Убийца робко извиняется:
– Извиняюсь… Не на того, наверно, напоролся. Бывают, конечно, ошибки, ежели спешка.
В прошлый раз мы сосредоточили свое внимание исключительно на облике Люция Корнелия Суллы, сопоставляя его с другим славным и знаменитым деятелем древней истории Понтием Пилатом, описанным в романе Булгакова.
А теперь я предлагаю чуть пристальнее вглядеться в двух других действующих лиц этой сцены: секретаря и убийцу.
О Сулле даже и говорить нечего. Сулла, как мы уже выяснили, озабочен только тем, чтобы не переплатить за «постороннюю голову» лишние двенадцать тысяч сестерций. Однако с тою же отчетливостью видно, что двух других действующих лиц этой сцены тоже ни в малейшей степени не заботит судьба «неизвестного мужчины», который в спешке «подвернулся» убийце и поплатился за это жизнью. Убийца, получив свои двенадцать тысяч сестерций, пойдет, наверное, домой и купит жене новое платье, а дочке – какой-нибудь бант. (Разумеется, если в Древнем Риме девочки носили банты. А если не носили, значит, другую какую-нибудь финтифлюшку купит. Во всяком случае, не кинется на кровать и не будет лежать, безучастно отвернувшись к стене, как Раскольников.)

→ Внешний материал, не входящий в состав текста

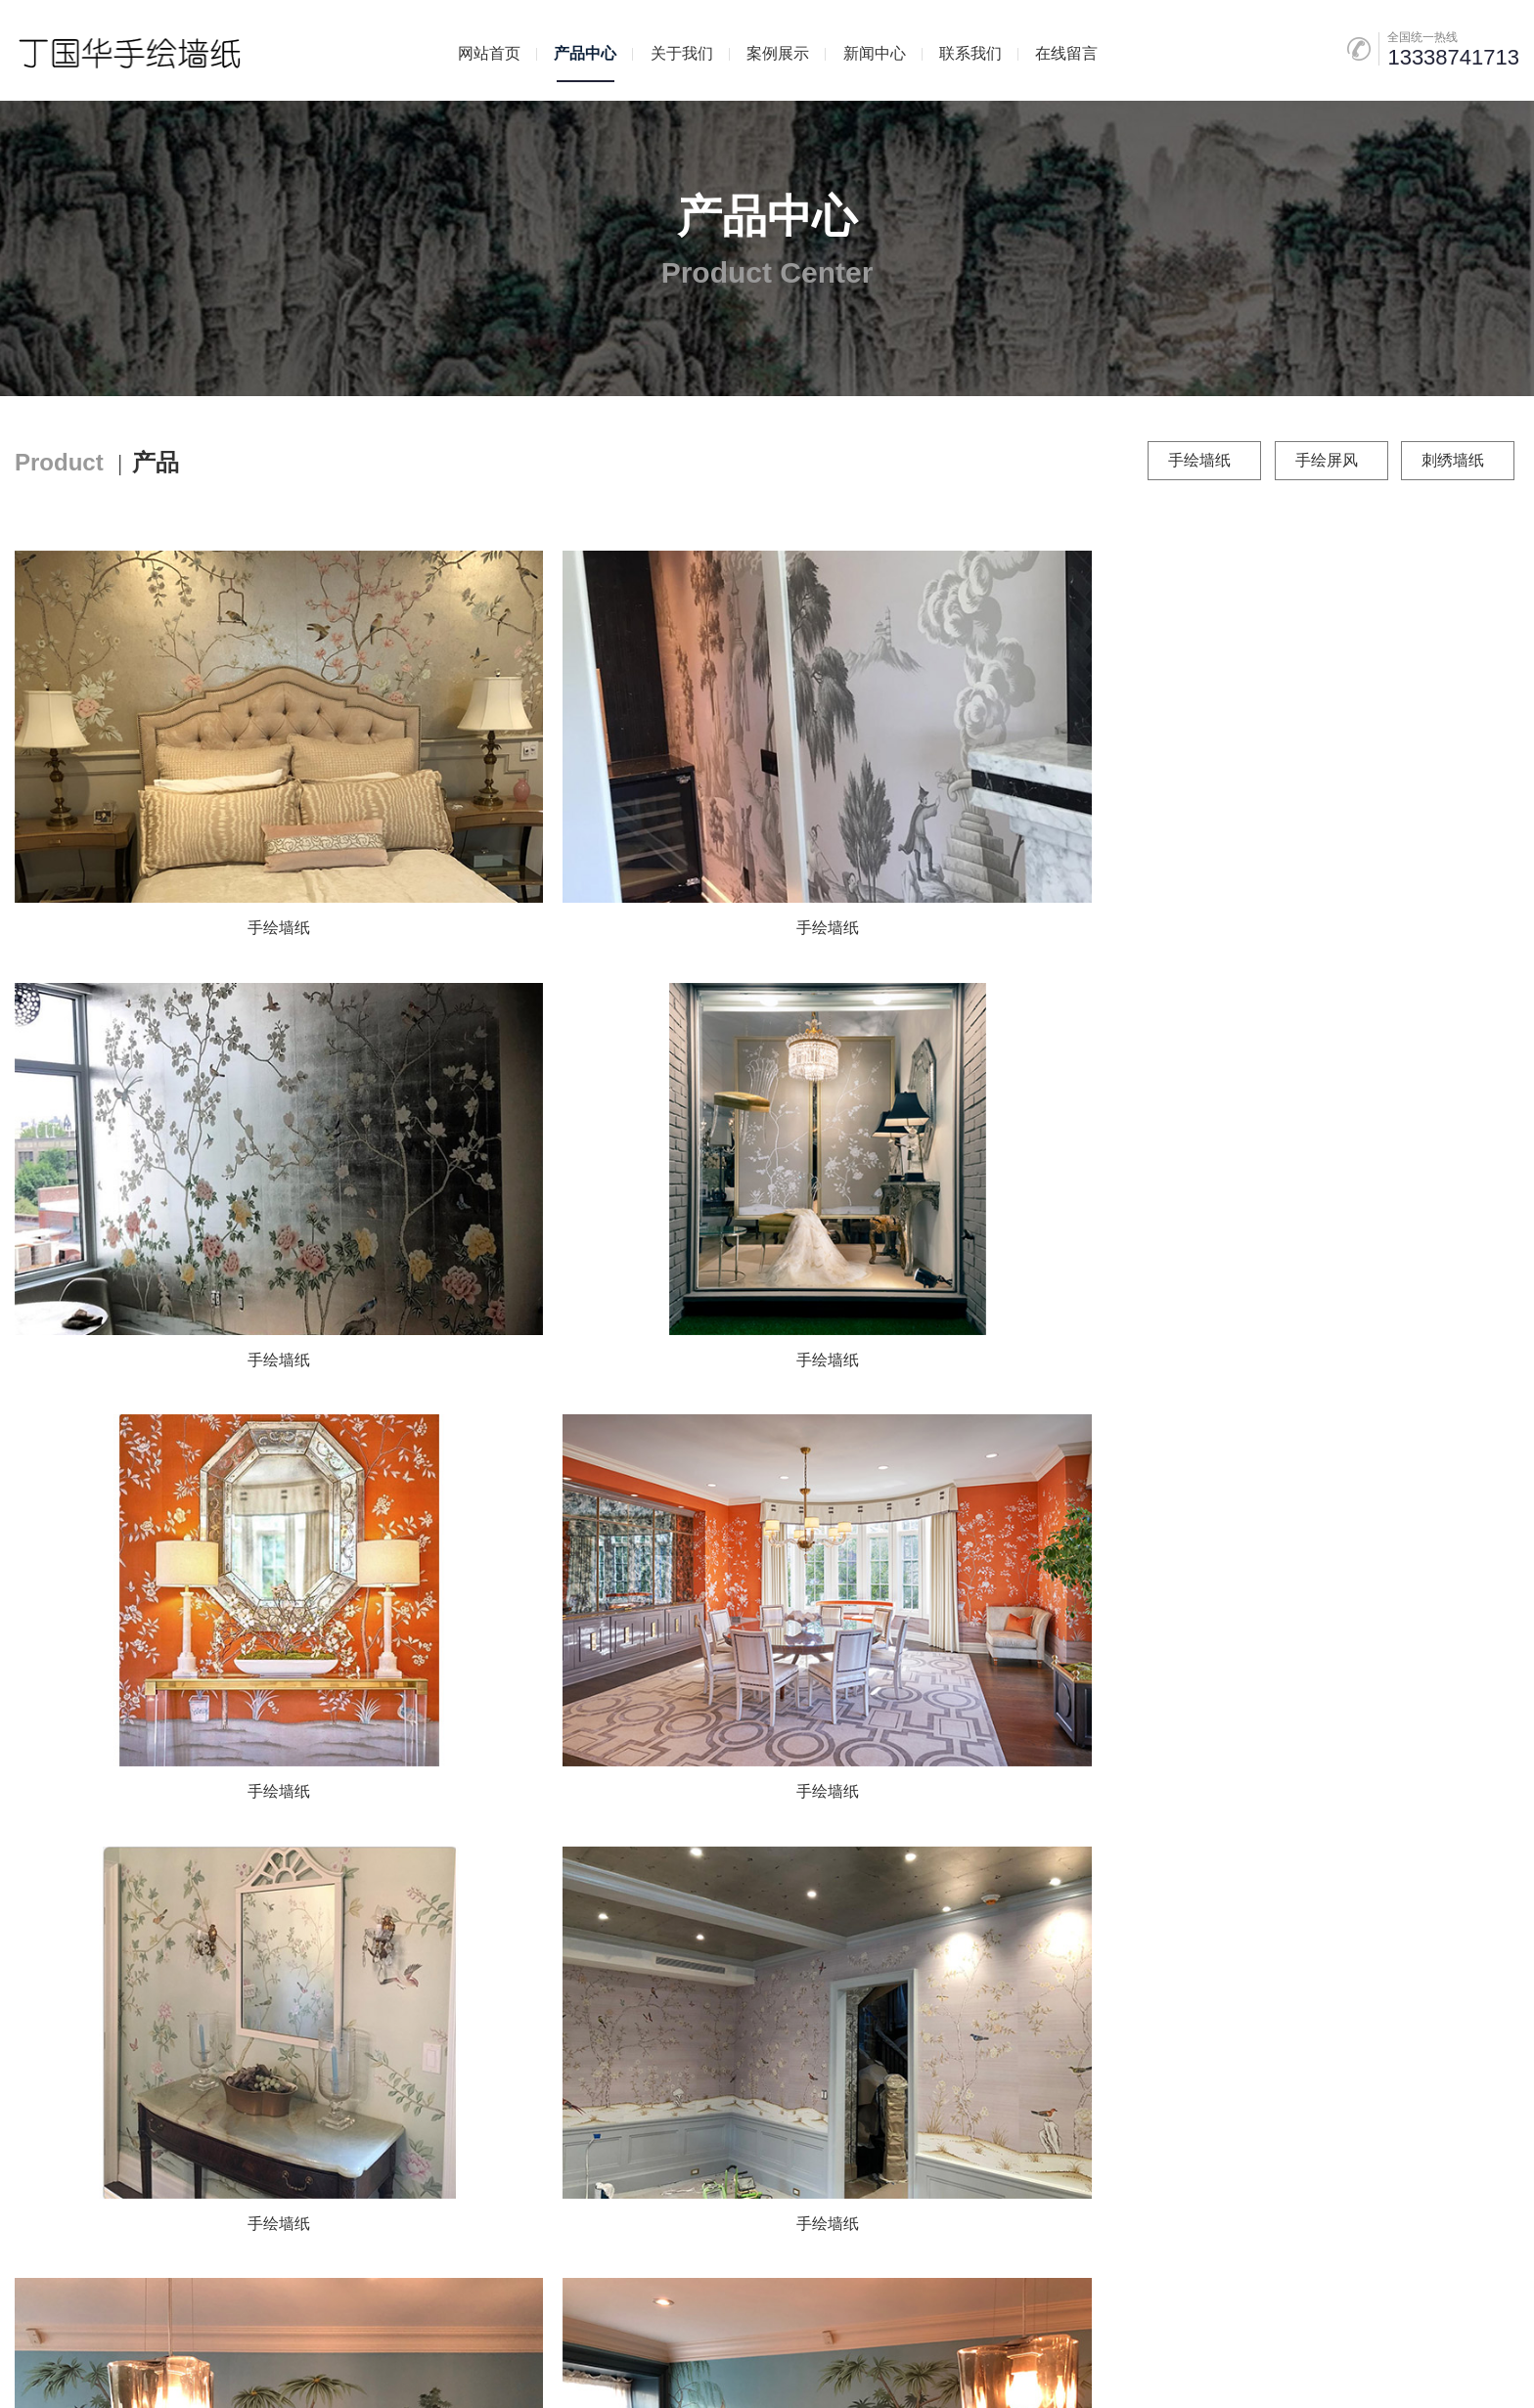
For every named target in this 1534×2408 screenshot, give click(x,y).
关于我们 (682, 53)
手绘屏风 (1326, 460)
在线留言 (1066, 53)
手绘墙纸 (1199, 460)
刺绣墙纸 (1452, 460)
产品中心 (585, 53)
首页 (600, 1875)
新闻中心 (874, 53)
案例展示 (777, 53)
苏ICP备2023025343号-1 (646, 2353)
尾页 (933, 1875)
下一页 (871, 1875)
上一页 (662, 1875)
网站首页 (489, 53)
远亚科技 (972, 2353)
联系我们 (970, 53)
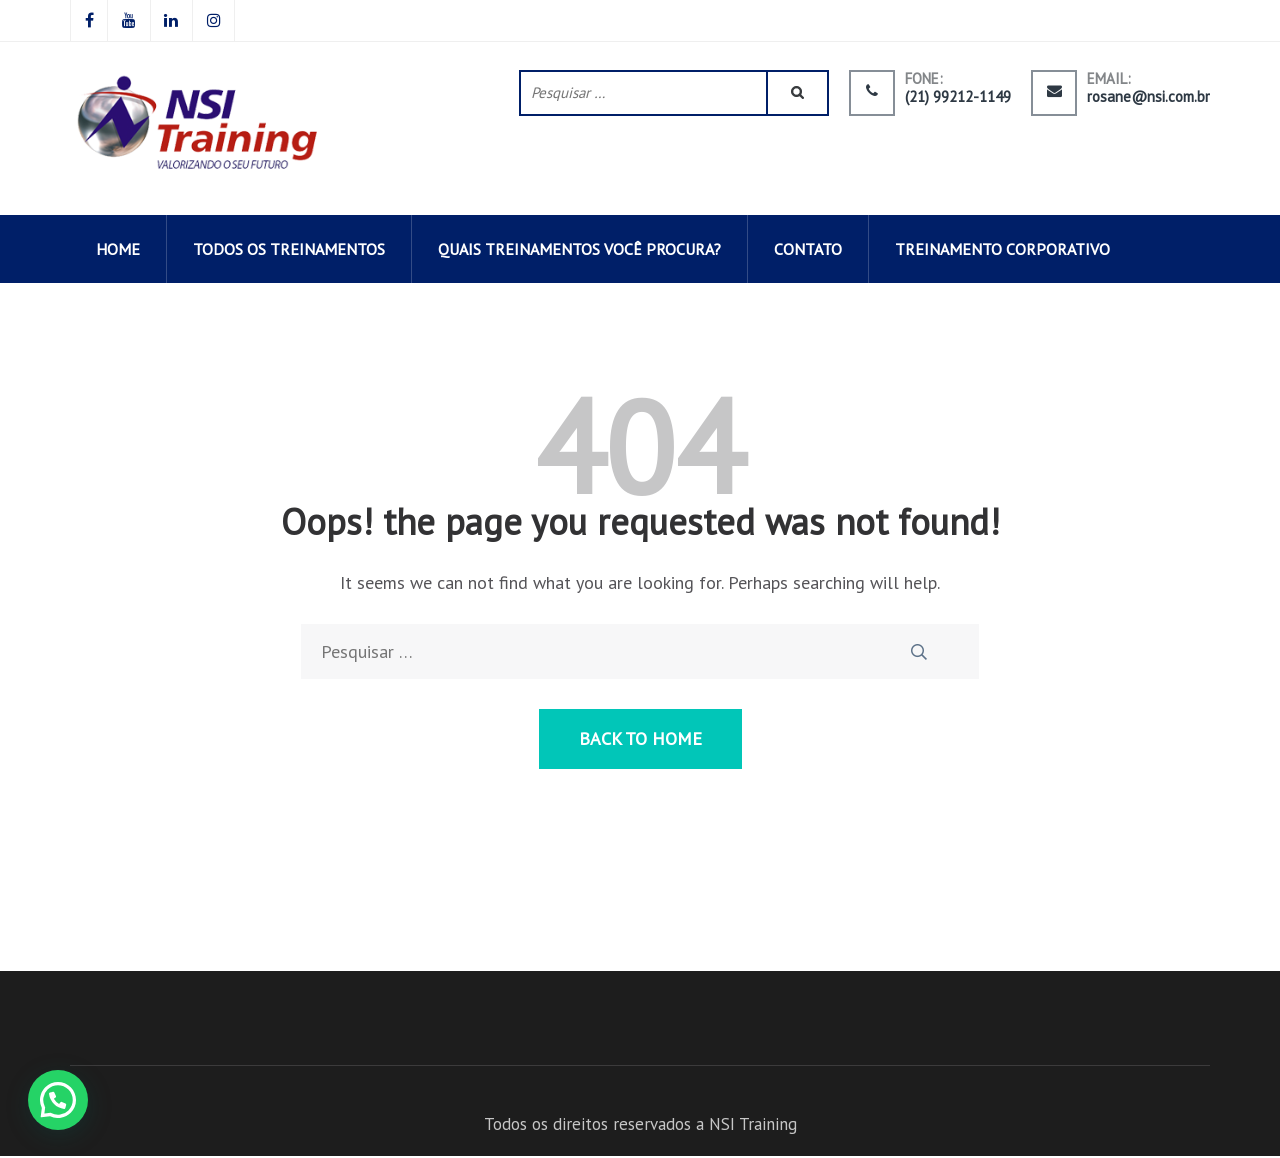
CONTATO (808, 251)
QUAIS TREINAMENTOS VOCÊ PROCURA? (579, 251)
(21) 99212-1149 (958, 98)
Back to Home (640, 740)
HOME (118, 251)
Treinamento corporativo (1002, 251)
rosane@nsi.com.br (1148, 98)
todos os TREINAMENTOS (289, 251)
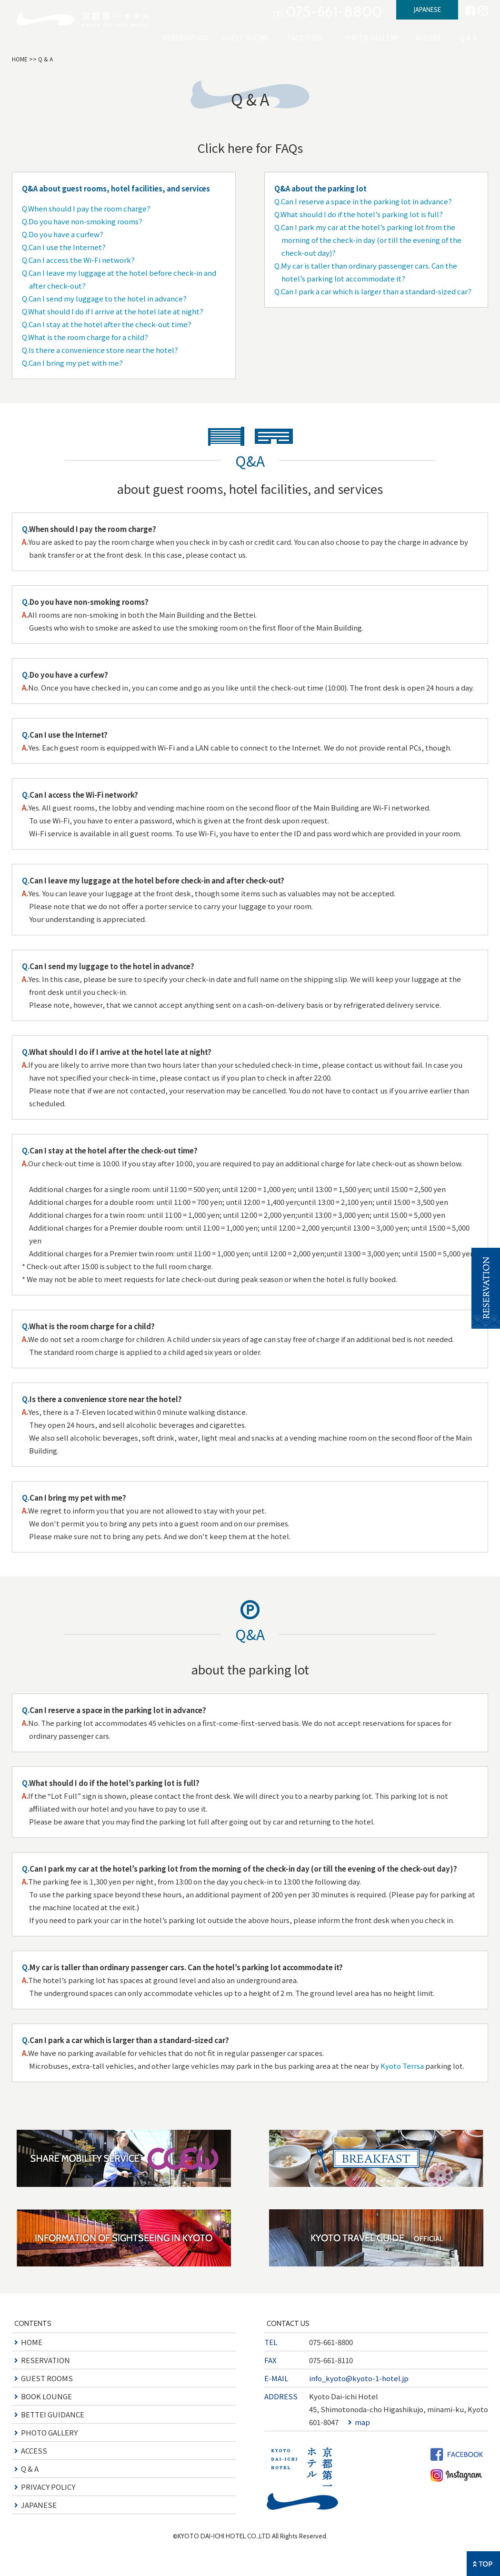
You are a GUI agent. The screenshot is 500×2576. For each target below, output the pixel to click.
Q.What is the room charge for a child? (85, 337)
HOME (20, 59)
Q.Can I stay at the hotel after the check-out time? (106, 324)
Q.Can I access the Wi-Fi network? (78, 260)
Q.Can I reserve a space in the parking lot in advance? (363, 201)
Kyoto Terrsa (402, 2066)
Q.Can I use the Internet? (64, 247)
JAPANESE (427, 9)
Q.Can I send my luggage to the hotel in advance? (104, 298)
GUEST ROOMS (245, 37)
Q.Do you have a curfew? (62, 234)
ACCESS (428, 37)
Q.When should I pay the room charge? (86, 208)
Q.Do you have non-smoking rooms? (82, 221)
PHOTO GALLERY (372, 37)
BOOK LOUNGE (46, 2396)
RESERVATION (185, 37)
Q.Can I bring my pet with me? (72, 363)
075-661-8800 (331, 2342)
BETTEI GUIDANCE (52, 2414)
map (362, 2422)
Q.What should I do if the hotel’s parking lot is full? (358, 214)
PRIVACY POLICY (48, 2487)
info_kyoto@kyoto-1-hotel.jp (359, 2378)
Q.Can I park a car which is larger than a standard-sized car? (372, 291)
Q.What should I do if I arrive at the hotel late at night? (112, 311)
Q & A (468, 37)
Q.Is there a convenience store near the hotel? (100, 350)
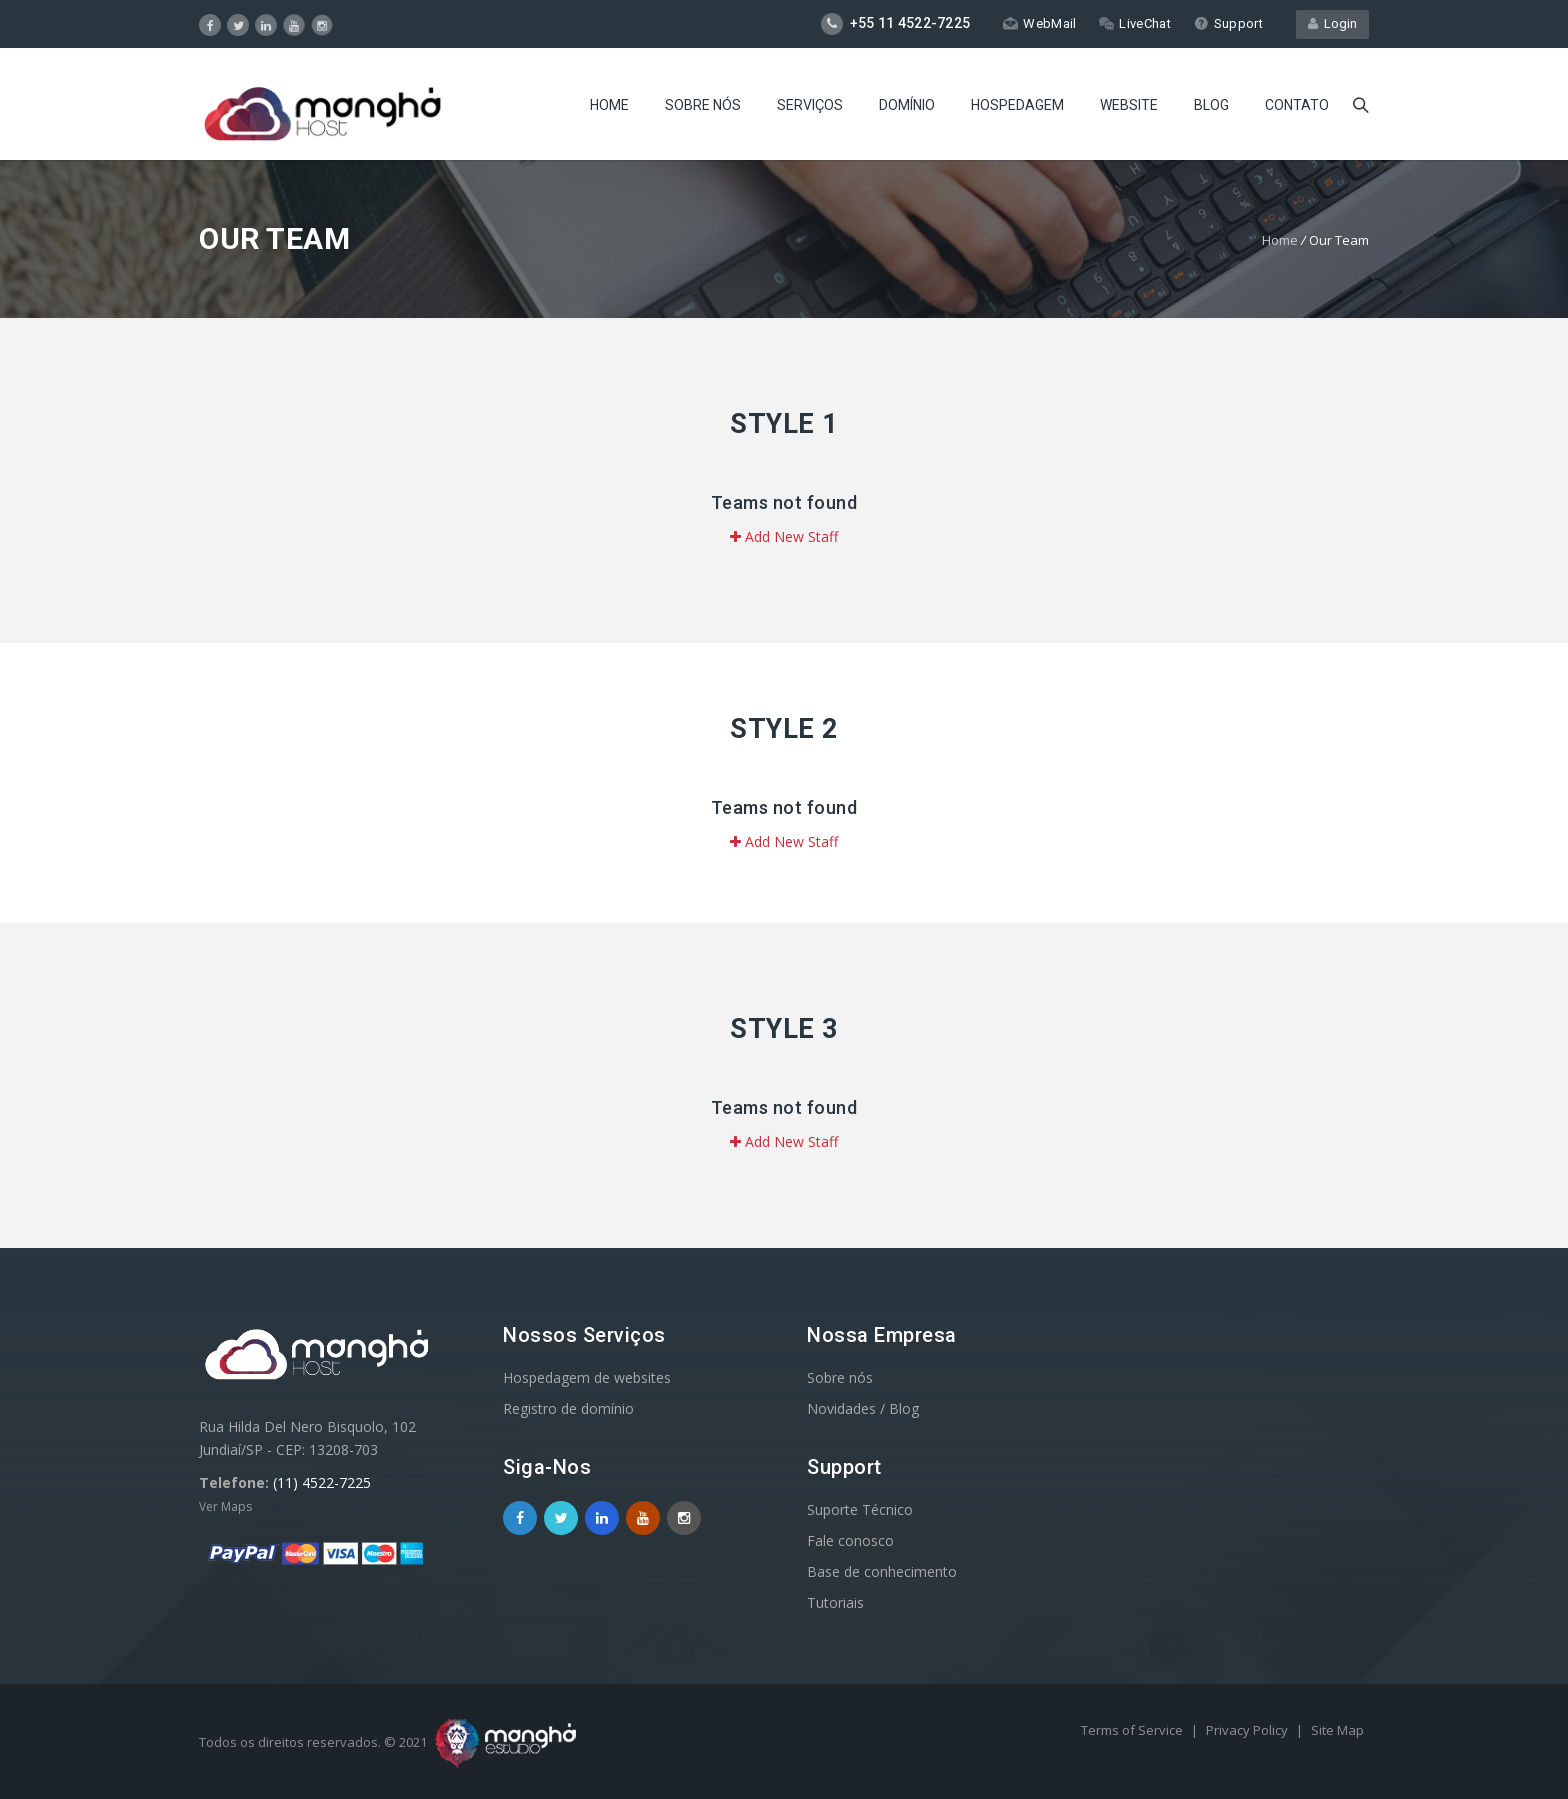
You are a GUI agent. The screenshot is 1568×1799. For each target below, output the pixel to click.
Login (1332, 23)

И секретарь Суллы тоже, надо полагать, не сойдет с ума, как та машинистка, которая печатала списки расстрелянных.
Так же методично будет он забирать головы, хладнокровно отделяя «правильные» от «посторонних». И ставить галочки в списке. А список был довольно внушительный, о чем можно судить по меланхолической фразе, которой завершается вышеописанная сцена: «В общем, более двух тысяч голов было доставлено Сулле в течение нескольких недель».
А вот другая история, рассказанная в той же «Голубой книге».
Это история о том, как другой римский император – Нерон – задумал лишить жизни свою мать. По свидетельству Светония, он приказал устроить в ее спальне потолок с обшивкой, который с помощью специальной машины можно было обрушить на нее во время сна.
Можно представить, каков был разговор при заказе этого потолка.
– Не извольте беспокоиться! – говорил подрядчик. – Потолок сделаем – просто красота! Ай, ей-богу, интересно вы придумали, ваше величество!..
– Да гляди, труху у меня не клади, – говорил Нерон. – Гляди, клади что-нибудь потяжельше. Легкая труха ей нипочем. Знаешь, какая у меня мамаша!
– Как же не знать, ваше величество? Характерная старушка. Только какая же может быть труха? Ай, ей-богу, ваше величество: я особо большой камешек велю положить в аккурат над самой головкой вашей преподобной маменьки.
– Ну, уж вы там как хотите, – говорил Нерон, – но только чтоб – раз! – и нет маменьки.
– Не извольте тревожиться. Считайте, что вашей маменьки уже как бы не существует на этом свете. Не успеют они на днях проснуться, как на них потолок – кувырк! И, вообще-с, несчастный случай, вроде землетрясения. Никто не виноват, и маменька, между прочим, больше не присутствует. Ай, ей-богу, интересно вы придумали, ваше величество! Очень, как бы сказать, натуральное средство против маменьки!.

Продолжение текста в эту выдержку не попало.